Beat- 03.2001
It's about your place in the sun. For Jon
Bon Jovi it's always been his home in New Jersey. Not the ritziest or glitziest
of towns and a long way from the kind of gilded splendour he could enjoy in
Hollywood or any of America's alternative artificial meccas for the ridiculously
rich. New Jersey has its problems; street crime, a struggling bottom end of the
community. Money isn't always so easy to come by.
Face it, rock 'n' roll gunslingers like Bon Jovi are rich - beyond anybody's
wildest dreams. He's paid some in human sweat and a life full of roadmarks on
the global map but it's his life. And what a life. If you woke up one morning
and were told 'Okay, the deal is this. You're going to be a phenomenally
successful rock star. You're going to sell 92 million records worldwide, your
third album Slippery When Wet [that delivered the twin US No 1 anthems You Give
Love A Bad Name and Livin' On A Prayer] will sell more than 13 million copies in
the US alone and top the album charts for 15 weeks and the associated 130-date
Tour Without End will gross $US28.4 million' would you say 'No'?. Probably not;
not even if you knew that you'd have to wear really bad hair for at least five
of the 18 years that mark Bon Jovi's dominance of stadium rock.
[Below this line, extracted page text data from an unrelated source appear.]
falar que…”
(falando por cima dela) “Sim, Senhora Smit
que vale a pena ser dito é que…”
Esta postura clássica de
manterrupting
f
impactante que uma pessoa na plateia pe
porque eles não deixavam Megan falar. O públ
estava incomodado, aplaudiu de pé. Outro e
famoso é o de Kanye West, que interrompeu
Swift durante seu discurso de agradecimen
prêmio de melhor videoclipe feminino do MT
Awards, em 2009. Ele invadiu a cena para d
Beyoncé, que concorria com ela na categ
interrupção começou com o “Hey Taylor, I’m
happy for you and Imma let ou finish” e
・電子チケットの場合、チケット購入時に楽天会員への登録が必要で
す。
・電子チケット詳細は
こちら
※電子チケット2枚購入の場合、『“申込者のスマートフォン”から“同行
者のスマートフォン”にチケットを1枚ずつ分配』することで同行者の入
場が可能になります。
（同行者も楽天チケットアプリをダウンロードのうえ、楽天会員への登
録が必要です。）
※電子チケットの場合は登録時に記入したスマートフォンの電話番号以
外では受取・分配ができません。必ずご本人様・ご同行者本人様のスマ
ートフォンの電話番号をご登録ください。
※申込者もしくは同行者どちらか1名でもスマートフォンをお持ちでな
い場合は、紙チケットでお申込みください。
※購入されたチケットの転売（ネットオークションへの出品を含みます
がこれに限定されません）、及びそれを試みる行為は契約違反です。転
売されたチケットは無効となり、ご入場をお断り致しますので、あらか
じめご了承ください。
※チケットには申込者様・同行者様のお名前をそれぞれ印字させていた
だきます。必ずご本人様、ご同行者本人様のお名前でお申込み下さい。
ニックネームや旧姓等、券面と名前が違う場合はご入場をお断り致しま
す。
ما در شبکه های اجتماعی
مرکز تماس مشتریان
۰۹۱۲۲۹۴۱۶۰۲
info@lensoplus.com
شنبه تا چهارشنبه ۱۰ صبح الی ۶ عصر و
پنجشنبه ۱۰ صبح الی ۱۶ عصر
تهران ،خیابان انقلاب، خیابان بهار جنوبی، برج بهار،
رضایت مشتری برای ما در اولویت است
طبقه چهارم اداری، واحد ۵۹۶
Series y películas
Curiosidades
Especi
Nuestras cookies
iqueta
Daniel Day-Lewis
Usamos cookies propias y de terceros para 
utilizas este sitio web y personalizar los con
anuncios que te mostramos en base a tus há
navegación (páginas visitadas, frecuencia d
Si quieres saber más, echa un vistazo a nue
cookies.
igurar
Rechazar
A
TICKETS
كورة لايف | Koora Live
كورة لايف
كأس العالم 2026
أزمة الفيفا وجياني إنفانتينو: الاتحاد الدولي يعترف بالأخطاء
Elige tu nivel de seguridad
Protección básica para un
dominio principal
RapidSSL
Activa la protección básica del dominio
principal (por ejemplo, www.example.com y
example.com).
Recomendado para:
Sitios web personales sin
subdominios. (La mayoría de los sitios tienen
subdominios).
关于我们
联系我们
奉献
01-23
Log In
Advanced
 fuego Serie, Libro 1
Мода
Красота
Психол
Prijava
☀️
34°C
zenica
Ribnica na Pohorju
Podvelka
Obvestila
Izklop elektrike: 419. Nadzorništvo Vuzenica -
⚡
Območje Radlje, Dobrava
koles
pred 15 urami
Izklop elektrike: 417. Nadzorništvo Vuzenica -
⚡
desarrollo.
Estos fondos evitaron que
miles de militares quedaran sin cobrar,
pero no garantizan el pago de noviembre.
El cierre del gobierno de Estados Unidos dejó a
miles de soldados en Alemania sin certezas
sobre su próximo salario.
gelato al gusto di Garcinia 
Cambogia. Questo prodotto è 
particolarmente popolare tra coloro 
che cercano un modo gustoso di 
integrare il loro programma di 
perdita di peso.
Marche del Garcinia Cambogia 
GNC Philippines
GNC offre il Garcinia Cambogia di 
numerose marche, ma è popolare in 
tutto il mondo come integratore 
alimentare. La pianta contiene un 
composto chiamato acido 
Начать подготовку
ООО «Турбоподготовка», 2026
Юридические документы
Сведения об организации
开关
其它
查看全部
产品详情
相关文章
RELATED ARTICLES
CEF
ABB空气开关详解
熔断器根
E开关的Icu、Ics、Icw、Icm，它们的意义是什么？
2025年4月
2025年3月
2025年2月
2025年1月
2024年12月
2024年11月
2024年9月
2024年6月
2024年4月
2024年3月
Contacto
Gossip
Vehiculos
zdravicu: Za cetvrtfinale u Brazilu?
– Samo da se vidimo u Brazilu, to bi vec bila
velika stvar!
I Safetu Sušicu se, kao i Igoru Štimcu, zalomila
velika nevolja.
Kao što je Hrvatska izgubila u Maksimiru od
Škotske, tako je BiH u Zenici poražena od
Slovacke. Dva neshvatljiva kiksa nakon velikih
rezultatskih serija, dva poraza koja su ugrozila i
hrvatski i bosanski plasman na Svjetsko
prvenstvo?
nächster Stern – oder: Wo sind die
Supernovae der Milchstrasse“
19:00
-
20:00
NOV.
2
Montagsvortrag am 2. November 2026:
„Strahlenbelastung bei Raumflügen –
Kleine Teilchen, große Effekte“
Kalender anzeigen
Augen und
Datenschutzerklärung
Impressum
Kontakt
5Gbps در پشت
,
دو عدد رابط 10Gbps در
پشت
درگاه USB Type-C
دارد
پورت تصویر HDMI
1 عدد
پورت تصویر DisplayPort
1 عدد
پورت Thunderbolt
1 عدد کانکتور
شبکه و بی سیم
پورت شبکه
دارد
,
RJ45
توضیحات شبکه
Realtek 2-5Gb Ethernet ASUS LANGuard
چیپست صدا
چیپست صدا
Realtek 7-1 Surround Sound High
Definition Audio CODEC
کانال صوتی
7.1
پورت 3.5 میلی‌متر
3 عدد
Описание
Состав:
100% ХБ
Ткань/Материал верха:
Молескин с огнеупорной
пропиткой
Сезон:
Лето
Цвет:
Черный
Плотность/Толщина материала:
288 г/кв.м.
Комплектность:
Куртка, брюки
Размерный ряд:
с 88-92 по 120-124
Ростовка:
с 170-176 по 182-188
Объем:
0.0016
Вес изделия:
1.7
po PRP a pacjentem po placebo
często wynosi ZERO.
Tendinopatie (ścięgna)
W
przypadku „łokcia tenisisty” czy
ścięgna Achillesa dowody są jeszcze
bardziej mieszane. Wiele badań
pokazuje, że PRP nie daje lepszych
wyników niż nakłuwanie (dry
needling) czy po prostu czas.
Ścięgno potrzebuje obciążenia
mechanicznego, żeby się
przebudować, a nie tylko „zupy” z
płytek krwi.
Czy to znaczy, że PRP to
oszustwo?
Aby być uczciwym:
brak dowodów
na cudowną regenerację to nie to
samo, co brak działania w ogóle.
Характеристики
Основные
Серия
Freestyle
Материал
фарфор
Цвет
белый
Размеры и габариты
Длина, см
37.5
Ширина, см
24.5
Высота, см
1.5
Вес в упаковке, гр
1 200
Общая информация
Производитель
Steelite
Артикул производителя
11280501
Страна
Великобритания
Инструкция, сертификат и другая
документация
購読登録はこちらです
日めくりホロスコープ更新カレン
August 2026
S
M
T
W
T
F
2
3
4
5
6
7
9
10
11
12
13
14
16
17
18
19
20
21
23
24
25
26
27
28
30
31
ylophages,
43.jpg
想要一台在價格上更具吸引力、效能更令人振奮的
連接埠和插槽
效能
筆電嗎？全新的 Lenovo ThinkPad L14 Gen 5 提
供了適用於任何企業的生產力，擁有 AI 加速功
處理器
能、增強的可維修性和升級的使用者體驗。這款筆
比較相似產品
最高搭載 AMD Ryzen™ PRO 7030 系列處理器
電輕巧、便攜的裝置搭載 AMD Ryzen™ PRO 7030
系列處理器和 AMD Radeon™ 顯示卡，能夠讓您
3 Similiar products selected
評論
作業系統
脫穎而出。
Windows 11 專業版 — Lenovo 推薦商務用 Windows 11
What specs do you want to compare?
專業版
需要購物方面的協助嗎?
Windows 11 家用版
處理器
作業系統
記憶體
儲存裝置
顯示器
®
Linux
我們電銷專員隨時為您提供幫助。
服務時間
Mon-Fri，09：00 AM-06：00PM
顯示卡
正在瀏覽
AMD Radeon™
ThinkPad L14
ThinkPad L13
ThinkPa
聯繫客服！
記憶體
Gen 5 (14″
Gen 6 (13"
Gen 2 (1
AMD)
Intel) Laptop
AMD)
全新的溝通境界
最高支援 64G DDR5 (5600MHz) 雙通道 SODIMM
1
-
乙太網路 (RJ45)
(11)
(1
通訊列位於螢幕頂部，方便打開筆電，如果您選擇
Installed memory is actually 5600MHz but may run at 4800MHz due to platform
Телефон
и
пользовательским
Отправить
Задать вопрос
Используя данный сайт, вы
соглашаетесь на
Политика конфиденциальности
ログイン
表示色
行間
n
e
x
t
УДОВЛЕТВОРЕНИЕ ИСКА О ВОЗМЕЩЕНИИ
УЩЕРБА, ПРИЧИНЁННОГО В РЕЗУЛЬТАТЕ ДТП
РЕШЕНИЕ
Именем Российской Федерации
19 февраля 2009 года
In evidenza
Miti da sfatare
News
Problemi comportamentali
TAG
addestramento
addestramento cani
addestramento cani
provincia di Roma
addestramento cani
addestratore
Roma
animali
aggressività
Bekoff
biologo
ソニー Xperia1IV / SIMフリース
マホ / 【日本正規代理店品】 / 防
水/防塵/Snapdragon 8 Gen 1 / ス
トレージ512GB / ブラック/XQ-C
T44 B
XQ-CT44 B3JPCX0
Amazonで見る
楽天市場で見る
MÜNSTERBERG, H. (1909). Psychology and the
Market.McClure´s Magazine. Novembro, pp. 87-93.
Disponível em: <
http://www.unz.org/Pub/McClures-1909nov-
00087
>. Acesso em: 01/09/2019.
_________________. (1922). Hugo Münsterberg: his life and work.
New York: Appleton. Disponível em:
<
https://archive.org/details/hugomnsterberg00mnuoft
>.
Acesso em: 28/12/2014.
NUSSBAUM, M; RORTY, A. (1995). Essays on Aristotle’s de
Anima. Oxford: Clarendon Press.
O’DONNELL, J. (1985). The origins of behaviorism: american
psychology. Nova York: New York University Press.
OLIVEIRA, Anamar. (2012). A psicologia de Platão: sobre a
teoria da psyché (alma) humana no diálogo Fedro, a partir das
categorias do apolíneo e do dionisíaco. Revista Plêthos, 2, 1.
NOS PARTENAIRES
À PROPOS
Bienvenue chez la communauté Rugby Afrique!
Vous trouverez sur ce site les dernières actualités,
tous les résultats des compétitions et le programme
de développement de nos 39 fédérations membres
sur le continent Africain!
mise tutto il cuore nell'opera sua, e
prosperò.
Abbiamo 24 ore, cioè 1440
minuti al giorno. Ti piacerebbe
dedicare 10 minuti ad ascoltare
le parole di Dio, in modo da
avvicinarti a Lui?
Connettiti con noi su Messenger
Jon Bon Jovi is in Mexico wrapping up production of his latest film, John
Carpenter's Vampires: Los Muertos, in which he stars as a vampire hunter:
"It's sort of like a western in that instead of cowboys and indians it's
vampires and vampire hunters. It's alright. God-willing it'll be a good
movie," he says. "As an experience this one rates high on the list
though because everybody - performers, directors, producers, the crew - made an
energised concerted effort to make the best film that they could, particularly
with the budget they had to make it.
"U-571 [his last feature film] was an $US80 million movie, this is a $US10
million movie so you have to work harder to get the results and you don't have a
lot of the creature comforts you get on those big, big movies. That said, it's
still a lot of money."
And money is one of the reasons we're talking. Bon Jovi are playing just one
Australian show in Melbourne on March 24 to raise funds to help flood, drought
and bushfire victims in rural Australia. The 60,000 State Emergency Service
(SES) volunteers who help the victims of such disasters will receive half the
profits and the remainder will go to volunteer fire brigades.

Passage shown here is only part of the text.